SL: Thomas Lux once confessed he’d received endless jars of maraschino cherries after publishing “Refrigerator, 1957” (“...you do not eat / that which rips your heart with joy”). Those familiar with my work have given me an antique, peacock-lidded ink jar; Small Deaths, Kate Breakly’s post-mortem photographs of the natural world; as well as a tiny glass box identified as a “bird coffin.” When a friend texted “this made me think of you,” along with a photo of an ant-eaten finch she’d found half-devoured beside her doorstep, I knew it was time to reconsider my relationship with winged things! I’m not a birder by any means. I’m lousy at species identification. The title of my book, however, is telling. Although Two-Headed Nightingale features poems on dismantled sparrows as well as taxidermied hummingbirds housed in the Harvard Museum of Natural History, the collection also includes other expressions of flight. The title phrase, for example, not only gestures toward Keats’s “immortal bird,” but is also the 19th C. stage name of conjoined songstresses Christine and Millie McCoy.
HFR: What sort of things do you find yourself obsessing over in your writing?
SL: I obsess about what isn’t working. When I was an undergrad at UC Irvine and just starting to piece together half-formed lines and stanzas, James McMichael advised (warned?) our workshop that poets must think of everything. He went so far as to say that one misstep -- down to the syllable -- destroys a poem. That’s a lot for any twenty-one-year-old to handle, especially one who, as Merwin writes in “Berryman,” “had hardly begun to read.” Still, tough as it was to hear at the time, McMichael’s words are ones I carry with me.
SL: I obsess about what isn’t working. When I was an undergrad at UC Irvine and just starting to piece together half-formed lines and stanzas, James McMichael advised (warned?) our workshop that poets must think of everything. He went so far as to say that one misstep -- down to the syllable -- destroys a poem. That’s a lot for any twenty-one-year-old to handle, especially one who, as Merwin writes in “Berryman,” “had hardly begun to read.” Still, tough as it was to hear at the time, McMichael’s words are ones I carry with me.
HFR: What else has been going on with you since you were published in Hayden’s Ferry? What are you working on?
SL: A lot! Moves to New York, Maryland, Wisconsin, North Carolina. Lots of packing, unpacking, repacking. In 2009, my husband and I relocated to Amman, Jordan. It’s an absolutely fascinating time to live in the Middle East, given Arab Spring and the political changes sweeping the region. It’s also very interesting to read Western media coverage of what’s happening here on the ground. During our stay, I’ve been fortunate to experience the richness of the country’s cultural, historical, and geographical offerings. The lost city of Petra, Wadi Rum’s red deserts, floating in the Dead Sea, Jerash’s Roman ruins, the gorge and waterfalls of Wadi Mujib -- each of these is an adventure in itself. The people here are generous and inviting. I feel lucky to have this time and place in which to write.

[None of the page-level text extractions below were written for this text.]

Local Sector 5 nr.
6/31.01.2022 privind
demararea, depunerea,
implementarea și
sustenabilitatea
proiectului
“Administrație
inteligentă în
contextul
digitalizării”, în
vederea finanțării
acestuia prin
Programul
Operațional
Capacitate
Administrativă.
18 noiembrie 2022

The Middle East (and Jordan in particular) figures heavily in my current project, tentatively titled The Explosive Expert’s Wife. The manuscript includes poems that take place in average homes in Amman and along Golan Heights, for example, as well as stateside settings like the FBI crime lab and the Unabomber’s Montana cabin. I’ve been struggling for months to finish a narrative poem about Flaubert’s tour of Egypt. Who knows how that will turn out...
HFR: What are you reading these days?
SL: Street signs, billboards, food labels -- since moving to the Middle East, I find immense pleasure in sounding out even the most basic words in Arabic. I studied the language somewhat intensely for about a year, but needed to take a break following the birth of my son. Arabic is both difficult and beautiful -- the alphabet itself is an artful series of valleys and peaks. Silly as it sounds, I love walking through the grocery store and testing myself: can I read the Arabic equivalents for pomegranate, yogurt, black pepper, salmon, and lamb?

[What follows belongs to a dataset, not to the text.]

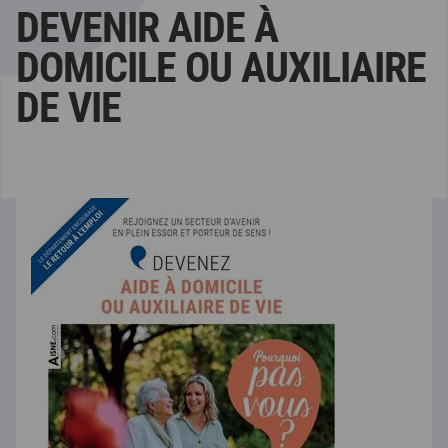
DEVENIR AIDE À
DOMICILE OU AUXILIAIRE
DE VIE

As for literature, I just finished re-reading Wallace Stegner’s wonderful novel, Crossing to Safety, and have moved on to Lysley Tenorio’s Monstress. This spring, I hope to take on Mark Twain’s The Innocents Abroad and finish Tablet & Pen, an anthology of Middle Eastern literature edited by Reza Aslan. I’m always reading poetry -- lately, it’s been Henri Cole, Marianne Moore (again and again!), Tracy K. Smith, Louise Bogan. I can’t wait to get Bruce Snider's new collection, Paradise, Indiana. It feels like I'm always waiting for Terrance Hayes or Brigit Pegeen Kelly to publish something new.
HFR: Any upcoming publications we should know about?
SL: My book, Two-Headed Nightingale, is now available. Poems from The Explosive Expert’s Wife appear in a recent issue of The Missouri Review and on Poetry Daily. Others are forthcoming in places like jubilat and The New England Review. My essay on ballet and Elizabeth Bishop will appear in The Southern Review’s summer issue – I’m pretty excited about that.
SL: My book, Two-Headed Nightingale, is now available. Poems from The Explosive Expert’s Wife appear in a recent issue of The Missouri Review and on Poetry Daily. Others are forthcoming in places like jubilat and The New England Review. My essay on ballet and Elizabeth Bishop will appear in The Southern Review’s summer issue – I’m pretty excited about that.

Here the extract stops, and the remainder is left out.